Friday, February 12, 2010
11 February '10
Posted before Shabbat
Recently I posted a copy of a letter I wrote to the Union for Reform Judaism (URJ), the Reform movement in America, which criticized it for its support of the New Israel Fund (NIF). I was very pleased to receive a reply from a URJ official which explained its position.
Unfortunately, I don’t have permission to publish the statement. But I can reproduce my response (with some minor editing), which I think will make clear why I was not convinced.

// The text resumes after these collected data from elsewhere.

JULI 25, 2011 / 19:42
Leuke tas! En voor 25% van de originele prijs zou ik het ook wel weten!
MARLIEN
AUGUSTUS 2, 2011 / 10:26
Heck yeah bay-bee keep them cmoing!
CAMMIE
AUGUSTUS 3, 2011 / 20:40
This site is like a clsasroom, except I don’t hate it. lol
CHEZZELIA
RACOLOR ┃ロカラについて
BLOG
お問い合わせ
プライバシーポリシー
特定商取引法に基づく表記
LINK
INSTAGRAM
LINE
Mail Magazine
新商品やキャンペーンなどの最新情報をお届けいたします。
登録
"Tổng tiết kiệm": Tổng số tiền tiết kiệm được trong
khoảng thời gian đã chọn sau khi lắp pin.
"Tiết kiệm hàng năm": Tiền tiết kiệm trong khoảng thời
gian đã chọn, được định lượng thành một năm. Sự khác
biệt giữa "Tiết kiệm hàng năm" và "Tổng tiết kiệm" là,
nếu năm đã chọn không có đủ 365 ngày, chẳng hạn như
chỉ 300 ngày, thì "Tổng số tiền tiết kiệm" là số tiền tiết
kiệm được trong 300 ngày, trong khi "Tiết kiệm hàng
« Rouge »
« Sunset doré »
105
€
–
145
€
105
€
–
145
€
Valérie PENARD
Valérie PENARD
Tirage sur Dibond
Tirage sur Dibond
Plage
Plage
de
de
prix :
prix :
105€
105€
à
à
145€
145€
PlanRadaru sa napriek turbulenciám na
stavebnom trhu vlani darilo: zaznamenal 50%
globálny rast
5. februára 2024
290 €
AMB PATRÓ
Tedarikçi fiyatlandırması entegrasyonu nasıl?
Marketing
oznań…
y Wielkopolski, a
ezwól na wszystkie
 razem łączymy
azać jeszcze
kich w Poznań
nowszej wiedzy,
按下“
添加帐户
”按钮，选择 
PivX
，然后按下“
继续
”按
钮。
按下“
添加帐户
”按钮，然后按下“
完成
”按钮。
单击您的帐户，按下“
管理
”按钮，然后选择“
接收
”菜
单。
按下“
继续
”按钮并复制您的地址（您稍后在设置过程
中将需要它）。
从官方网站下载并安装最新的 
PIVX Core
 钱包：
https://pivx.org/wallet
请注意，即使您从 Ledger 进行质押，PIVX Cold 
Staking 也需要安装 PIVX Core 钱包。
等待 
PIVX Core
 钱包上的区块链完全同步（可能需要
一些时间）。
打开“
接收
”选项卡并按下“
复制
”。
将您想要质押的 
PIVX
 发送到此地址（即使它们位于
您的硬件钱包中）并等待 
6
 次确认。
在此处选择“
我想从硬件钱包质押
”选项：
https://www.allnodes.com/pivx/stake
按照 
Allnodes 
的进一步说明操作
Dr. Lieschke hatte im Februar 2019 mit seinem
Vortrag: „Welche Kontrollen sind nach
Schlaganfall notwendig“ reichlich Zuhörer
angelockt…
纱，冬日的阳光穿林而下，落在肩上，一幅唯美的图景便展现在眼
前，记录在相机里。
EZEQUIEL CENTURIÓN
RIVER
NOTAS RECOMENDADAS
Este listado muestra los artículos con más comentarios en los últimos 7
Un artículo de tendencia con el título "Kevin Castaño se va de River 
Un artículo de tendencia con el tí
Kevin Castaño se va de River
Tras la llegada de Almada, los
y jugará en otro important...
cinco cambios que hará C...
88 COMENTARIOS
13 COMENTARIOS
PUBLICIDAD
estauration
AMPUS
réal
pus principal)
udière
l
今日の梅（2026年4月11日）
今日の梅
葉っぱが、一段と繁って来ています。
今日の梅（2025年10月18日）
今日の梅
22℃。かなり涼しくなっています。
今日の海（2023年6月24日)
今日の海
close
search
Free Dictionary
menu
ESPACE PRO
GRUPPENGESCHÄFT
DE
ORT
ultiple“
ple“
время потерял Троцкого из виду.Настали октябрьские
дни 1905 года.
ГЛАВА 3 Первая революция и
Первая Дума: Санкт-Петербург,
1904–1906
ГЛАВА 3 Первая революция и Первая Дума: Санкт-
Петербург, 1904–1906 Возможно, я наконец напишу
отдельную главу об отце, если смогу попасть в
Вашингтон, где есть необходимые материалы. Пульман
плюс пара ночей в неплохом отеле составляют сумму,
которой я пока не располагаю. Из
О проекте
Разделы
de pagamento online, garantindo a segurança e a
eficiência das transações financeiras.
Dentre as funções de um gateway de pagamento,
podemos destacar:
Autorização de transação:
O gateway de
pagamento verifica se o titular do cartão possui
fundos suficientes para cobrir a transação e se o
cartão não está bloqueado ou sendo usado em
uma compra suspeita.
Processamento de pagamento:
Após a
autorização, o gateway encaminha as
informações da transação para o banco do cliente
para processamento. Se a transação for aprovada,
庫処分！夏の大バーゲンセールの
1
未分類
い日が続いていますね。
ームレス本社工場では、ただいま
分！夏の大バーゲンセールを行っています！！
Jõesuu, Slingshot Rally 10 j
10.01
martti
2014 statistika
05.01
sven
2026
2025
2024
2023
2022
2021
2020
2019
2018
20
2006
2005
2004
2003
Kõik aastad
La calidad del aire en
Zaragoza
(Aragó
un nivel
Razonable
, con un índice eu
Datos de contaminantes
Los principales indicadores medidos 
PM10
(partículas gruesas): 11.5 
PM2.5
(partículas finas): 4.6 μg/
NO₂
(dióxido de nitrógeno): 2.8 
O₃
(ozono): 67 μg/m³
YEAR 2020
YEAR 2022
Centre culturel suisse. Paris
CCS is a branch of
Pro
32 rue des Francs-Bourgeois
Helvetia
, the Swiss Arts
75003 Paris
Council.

Thank you for the long and considered response. You are right that you haven’t convinced me. Here’s why:
1) Let’s dismiss some straw men. I don’t know who said it, but the idea that ‘without the NIF there would be no Goldstone report’ is preposterous and I certainly don’t hold this position. I also do not think that nothing the NIF does has value; they do make grants to numerous worthwhile groups in addition to the 16 in question. Finally, I was very happy to see Rabbi [Eric] Yoffie’s denunciation of the Goldstone report, and do not doubt your love of Israel or commitment to Jewish values.
2) Regarding the numbers, I deliberately didn’t mention the 92% figure in my letter in order to avoid getting into an arithmetic contest. What Im Tirtzu claimed was that 92% of the footnotes from non-governmental Israeli sources which were judged negative, came from the 16 NGOs. This is correct — or if it’s wrong, we can still say ‘the great majority’. No, they were not entirely responsible for the Goldstone report — but they contributed mightily, especially when you consider the extra weight given to an Israeli source accusing the IDF of crimes.